“If pure and mild air, a sunny sky, and ravishing scenery, be what they seek who cross the Alps, my father,” said Adelheid, after they had stood a moment, gazing at the magnificent panorama, “why should the Swiss quit his native land? Is there in Italy aught more soft, more winning or more healthful, than this?”
“This spot has often been called the Italy of our mountains. The fig ripens near yonder village of Montreux, and, open to the morning sun while it is sheltered by the precipices above, the whole of that shore well deserves its happy reputation. Still they whose spirits require diversion, and whose constitutions need support, generally prefer to go into countries where the mind has more occupation, and where a greater variety of employments help the climate and nature to complete the cure.”

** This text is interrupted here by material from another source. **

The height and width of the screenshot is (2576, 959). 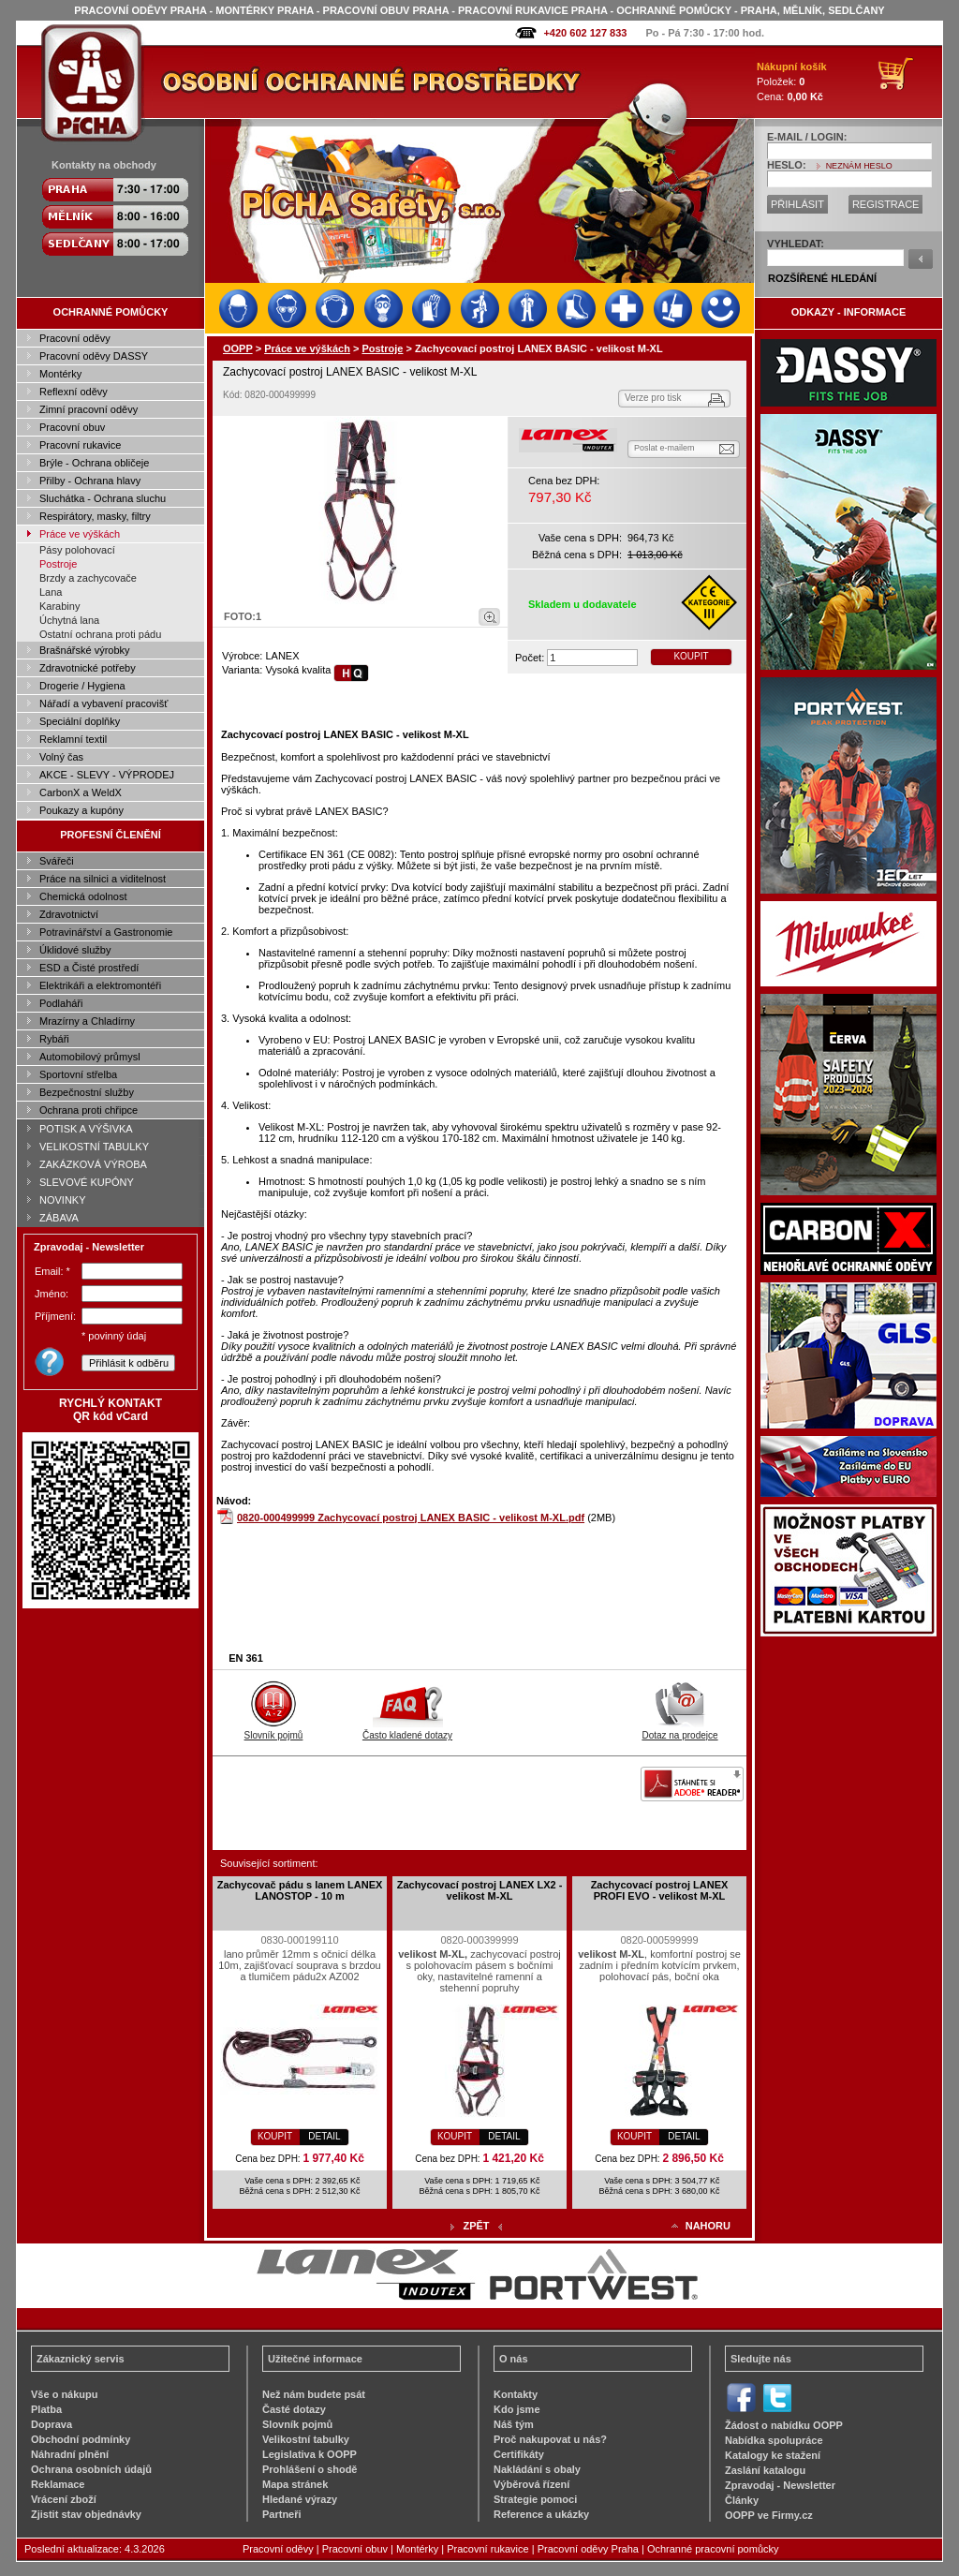 I want to click on Legislativa k OOPP, so click(x=309, y=2454).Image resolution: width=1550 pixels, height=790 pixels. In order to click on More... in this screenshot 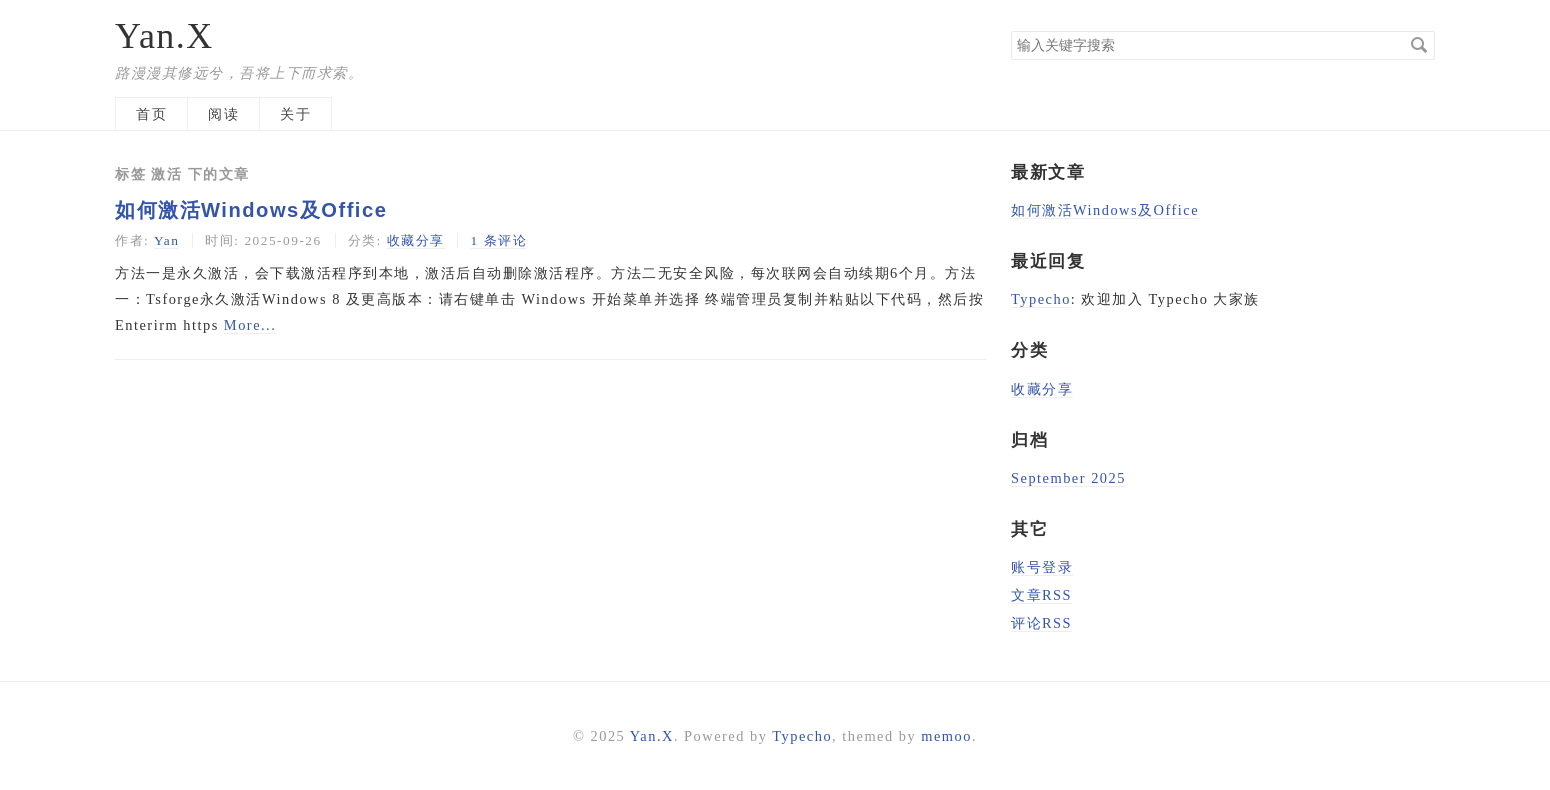, I will do `click(250, 325)`.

“But thou forgettest, father, it is agreed between us that I am now to become strong, and active, and laughing, as we used to be at Willading, when I first grew into womanhood.”
“If I could but see those days again, darling, my own closing hours would be calm as those of a saint—though Heaven knows I have little pretension to that blessed character in any other particular.”
“Dost thou not count a quiet conscience and a sure hope as something, father?”
“Have it as thou wilt, girl. Make a saint of me, or a bishop, or a hermit, if thou wilt; the only reward I ask is, to see thee smiling and happy, as thou never failedst to be during the first eighteen years of thy life. Had I foreseen that thou wert to return from my good sister so little like thyself, I would have forbidden the visit, much as I love her, and all that are her’s. But the wisest of us are helpless mortals, and scarce know our own wants from hour to hour. Thou saidst, I think, that this brave Sigismund honestly declared his belief that my consent could never be given to one who had so little to boast of, in the way of birth and fortune? There was, at least, good sense, and modesty, and right feeling, in the doubt, but he should have thought better of my heart.”
“He said this;” returned Adelheid, in a timid and slightly trembling voice, though it was quite apparent by the confiding expression of her eye, that she had no longer any secret from her parent. “He had too much honor to wish to win the daughter of a noble without the knowledge and approbation of her friends.”
“That the boy should love thee, Adelheid, is natural; it is an additional proof of his own merit—but that he should distrust my affection and justice is an offence that I can scarce forgive. What are ancestry and wealth to thy happiness?”
“Thou forget’st, dear sir, he is yet to learn that my happiness, in any measure, depends on his.”
Adelheid spoke quickly and with warmth.
“He knew I was a father and that thou art an only child; one of his good sense and right way of thinking should have better understood the feelings of a man in my situation, than to doubt his natural affection.”